RIAD - L’escalation militare nell’area del Golfo fa registrare il bilancio più pesante per l’Arabia Saudita negli ultimi quattro anni di conflitto. Undici persone sono rimaste ferite a causa di un attacco sferrato dai ribelli filoiraniani Houthi nella regione di Najran, situata nel sud del Regno saudita al confine con lo Yemen. 

A fare il punto sulle conseguenze del raid è stata la coalizione militare guidata da Riad, la quale ha precisato che tra i feriti figurano sette cittadini sauditi, due egiziani, uno yemenita e un pakistano.  

L’operazione contro il territorio saudita segue di poche ore l’offensiva con cui gli Houthi hanno colpito le postazioni militari del governo yemenita nelle regioni centrali e orientali del Paese, provocando la morte di almeno 58 soldati. Il portavoce dei ribelli, Yahya Saree, ha dichiarato che l’azione è stata sferrata in risposta a un rafforzamento militare sostenuto dall’Arabia Saudita.
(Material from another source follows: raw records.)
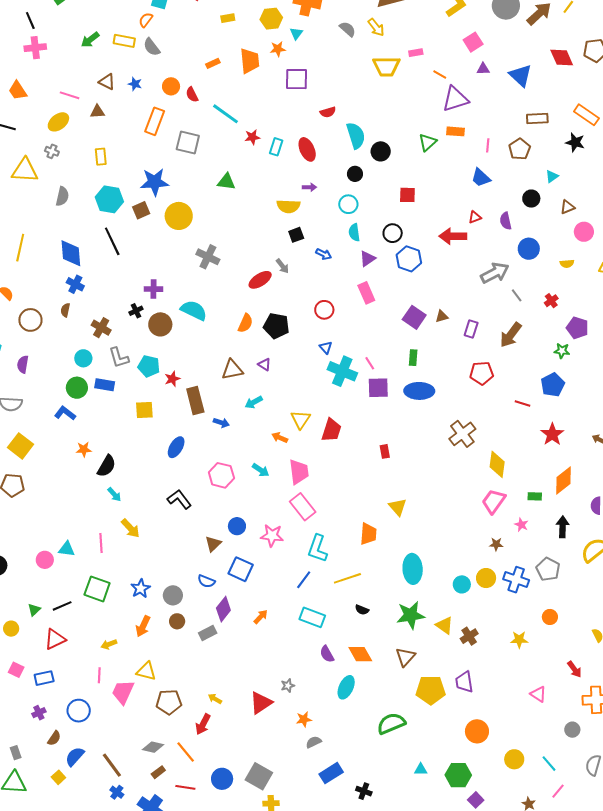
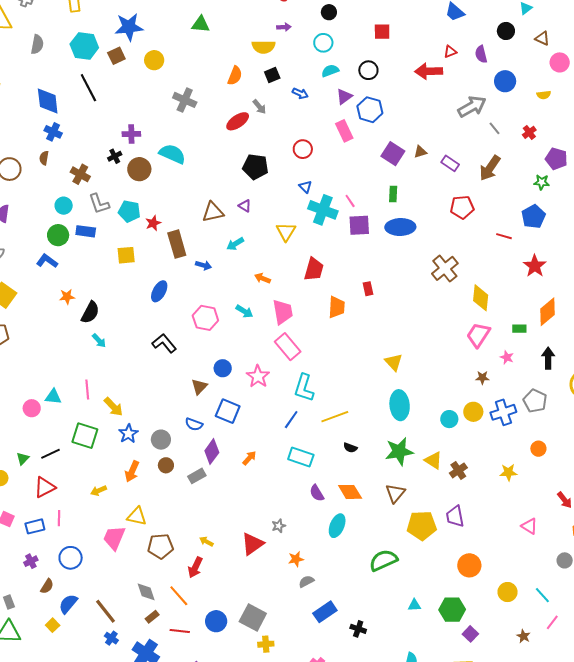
brown triangle: (567, 207) -> (542, 38), turned 49
yellow circle: (179, 216) -> (154, 60), size x0.7
cyan semicircle: (354, 232) -> (330, 71), turned 78
blue hexagon: (409, 259) -> (370, 110), moved
orange semicircle: (245, 323) -> (235, 76), moved
purple rectangle: (471, 329) -> (450, 163), turned -72
yellow triangle: (301, 419) -> (286, 232), moved
yellow triangle: (398, 507) -> (394, 362), moved
yellow arrow: (130, 528) -> (113, 407), moved
orange trapezoid: (368, 534) -> (337, 307), moved
pink star: (272, 536) -> (258, 376), turned 30
blue cross: (516, 580) -> (503, 412), turned -35
pink line: (99, 675) -> (59, 518), moved
gray diamond: (153, 747) -> (146, 592), turned 60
Di contro, il ministero della Difesa dello Yemen ha promesso di rispondere “al momento e nel luogo opportuni”. 

In questo quadro complesso, la posizione della coalizione a guida saudita (che sostiene il governo yemenita riconosciuto a livello internazionale) appare definita: l’alleanza non sembra intenzionata a restare a guardare di fronte all’intensificarsi degli attacchi contro le truppe regolari. Una fonte vicina all’esercito saudita, protetta dall’anonimato, ha chiarito la linea strategica di Riad: “La coalizione non cerca un’escalation, ma non permetteremo che l’attuale equilibrio di potere sul campo venga alterato”. 

Sui fatti di Najran è intervenuto anche Jasem Mohamed al-Budaiwi, segretario generale del Consiglio di Cooperazione del Golfo (GCC), che ha condannato fermamente “gli attacchi terroristici” compiuti dalle milizie yemenite. In un messaggio diffuso su X, al-Budaiwi ha dichiarato che “prendere di mira i civili è un crimine efferato e incarna l’approccio criminale di queste milizie”, definendo l’azione come “una flagrante violazione del diritto internazionale e del diritto internazionale umanitario, nonché un crimine che richiede giustizia”. Il segretario ha inoltre assicurato che il GCC “sostiene le misure adottate dall’Arabia Saudita per “proteggere la propria sicurezza, sovranità, integrità territoriale e l’incolumità dei propri cittadini e residenti”. 

Sul fronte interno yemenita, lo stato di tensione resta elevatissimo. L’esercito del governo legittimo ha abbattuto alcuni droni lanciati dagli Houthi e diretti verso la città di Marib, nello Yemen centrale, come riferito dai media statali e rilanciato da Al Jazeera.  

Secondo quanto ricostruito da una fonte militare yemenita, l’attacco condotto con i droni ha provocato la morte di tre membri delle forze governative e il ferimento di altri quattro soldati.